I don't know how AWS meters, but, if your assumption is right, I can abuse this and generate a huge bill to anyone just by starting streams and not consuming then. I could generate 10s of gbps of "apparent" billable traffic with a puny VPS.
Edit: if they do that, they should make it possible to firewall buckets via ips so that they are only accessible via certain ips
The problem is the cloud priorities availability over cost savings. We used to run our own infrastructure, that would just fall over if it got too many requests. This infrastructure never falls over; it just bills more. I don't know the right way to solve this, other than don't stick your S3 bucket on the public internet.
[1] https://github.com/automaticit-anthonyyen1/s3-bucket-name-ge...

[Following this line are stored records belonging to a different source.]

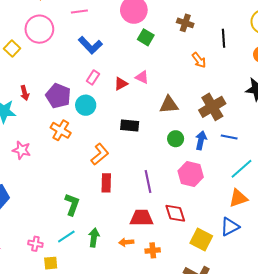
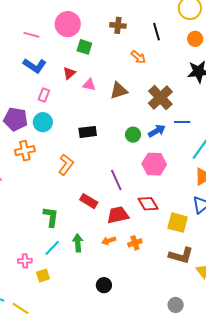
pink line: (79, 12) -> (31, 35), moved, turned 35
red triangle: (121, 84) -> (69, 73), moved
brown triangle: (169, 105) -> (119, 91), moved
orange cross: (61, 130) -> (25, 151), turned -30
blue arrow: (201, 140) -> (157, 131), turned 60
red rectangle: (106, 183) -> (89, 201), moved, turned -48

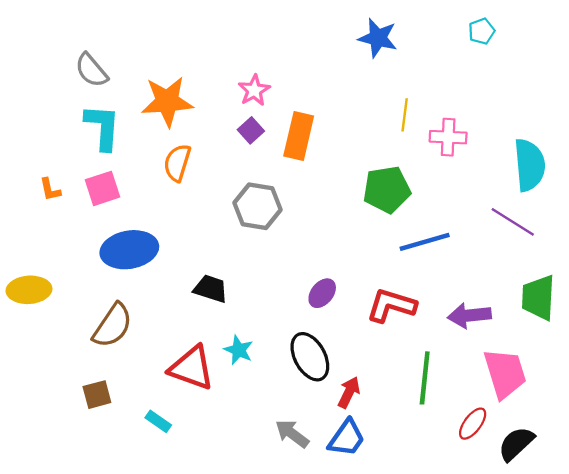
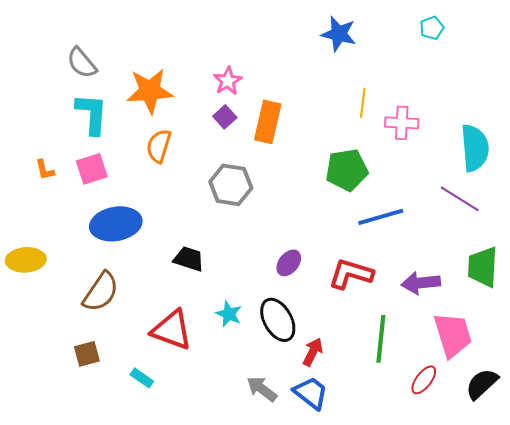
cyan star: (239, 350) -> (229, 314), moved
blue trapezoid: (347, 438) -> (311, 393), turned -87
black semicircle: (516, 444) -> (482, 384), moved

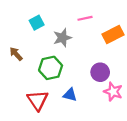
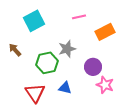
cyan square: (37, 23) -> (34, 21), size x1.5
gray star: (62, 38) -> (67, 49), moved

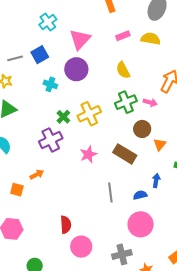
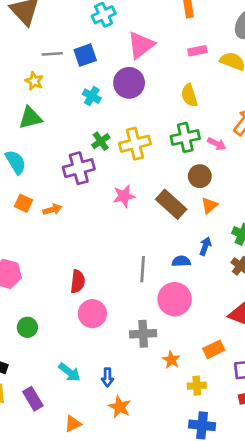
orange triangle: (160, 145) -> (209, 205), moved
orange square: (17, 190) -> (24, 203), moved
gray line: (110, 193) -> (143, 269), moved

1. If you are using buckets for static website hosting, amazon's own docs require you to use the website name as bucket name.
2. If you are using pre-signed urls, they expose the bucket name.
3. Bucket names must be between 3 (min) and 63 (max) characters long and have various limitations. So, it's not too hard to guess bucket names and run millions of requests without even having an account.
${AWS::AccountId}
https://medium.com/@TalBeerySec/a-short-note-on-aws-key-id-f...
The question is more about how long AWS are going to take to fix this issue and how many DDoS bills will they forgive.
Aaaah! CloudTrail data events are priced in such a way that each S3 request gets logged--at a cost of 20x that of the S3 request itself. I really hope OP got THAT part of the bill waived as well.
not viable for a public bucket, but seems like it'd do the trick on private buckets.
edit: hahaha, i'm wrong https://docs.aws.amazon.com/AmazonS3/latest/userguide/Reques...
What's next? An article that explains why the bill stacks up when you log all denied fw packets?
If there are limits which are surpassed, S3 charges may be incurred.